#### Directions
From the line that holds "29 мая, 2025" to the last line below, retype everything exactly and nothing else; omit pictures.

#### Dataset excerpts

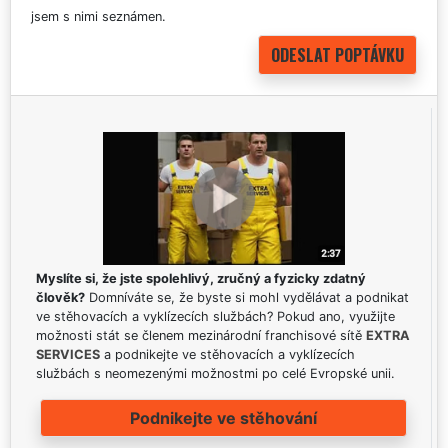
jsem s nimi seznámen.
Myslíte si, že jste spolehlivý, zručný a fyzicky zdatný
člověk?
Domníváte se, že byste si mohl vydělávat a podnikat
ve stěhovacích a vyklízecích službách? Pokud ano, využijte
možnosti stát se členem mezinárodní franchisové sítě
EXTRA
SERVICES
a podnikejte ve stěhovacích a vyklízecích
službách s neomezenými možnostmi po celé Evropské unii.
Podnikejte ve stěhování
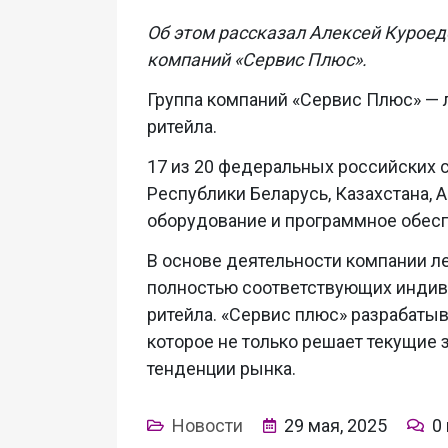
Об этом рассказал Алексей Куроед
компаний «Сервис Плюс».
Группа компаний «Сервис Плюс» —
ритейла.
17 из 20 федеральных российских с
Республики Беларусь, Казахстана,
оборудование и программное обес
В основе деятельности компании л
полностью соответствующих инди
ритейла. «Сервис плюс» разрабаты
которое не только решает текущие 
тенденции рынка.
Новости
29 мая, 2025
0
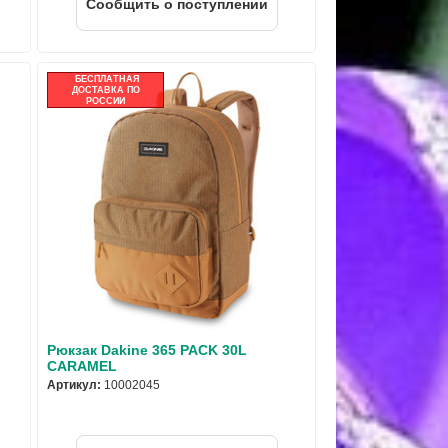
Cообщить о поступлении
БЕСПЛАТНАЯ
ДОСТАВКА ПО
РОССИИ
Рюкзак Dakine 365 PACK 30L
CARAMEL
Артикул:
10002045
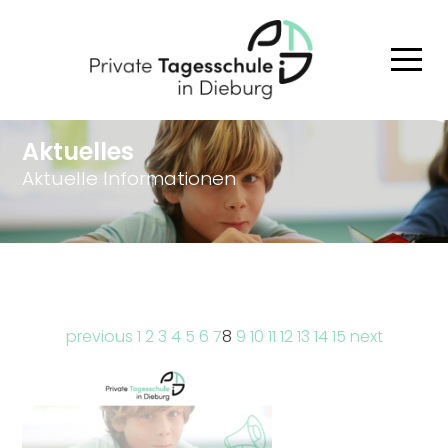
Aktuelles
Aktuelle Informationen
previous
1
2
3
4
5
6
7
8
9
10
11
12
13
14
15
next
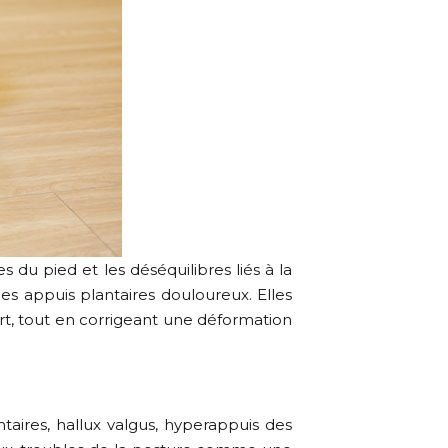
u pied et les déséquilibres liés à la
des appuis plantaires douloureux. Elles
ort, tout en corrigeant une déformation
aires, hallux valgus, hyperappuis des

#### Written response
29 мая, 2025
0
Cообщить о поступлении
БЕСПЛАТНАЯ
ДОСТАВКА ПО
РОССИИ
Рюкзак Dakine 365 PACK 30L
CARAMEL
Артикул:
10002045
Aktuelles
Aktuelle Informationen
previous
1
2
3
4
5
6
7
8
9
10
11
12
13
14
15
next
u pied et les déséquilibres liés à la
des appuis plantaires douloureux. Elles
ort, tout en corrigeant une déformation
aires, hallux valgus, hyperappuis des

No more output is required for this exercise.